Task item:
Only the text should be kept: print every entry below exactly and leave each image out.

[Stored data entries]
━━━━━━━━━━━━━━━━━━━━━━━━━━━━━━
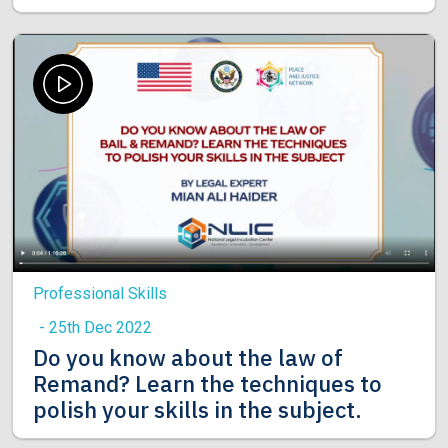
Professional Skills
- 25th Dec 2022
Do you know about the law of
Remand? Learn the techniques to
polish your skills in the subject.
━━━━━━━━━━━━━━━━━━━━━━━━━━━━━━
Task result:
Professional Skills
- 25th Dec 2022
Do you know about the law of
Remand? Learn the techniques to
polish your skills in the subject.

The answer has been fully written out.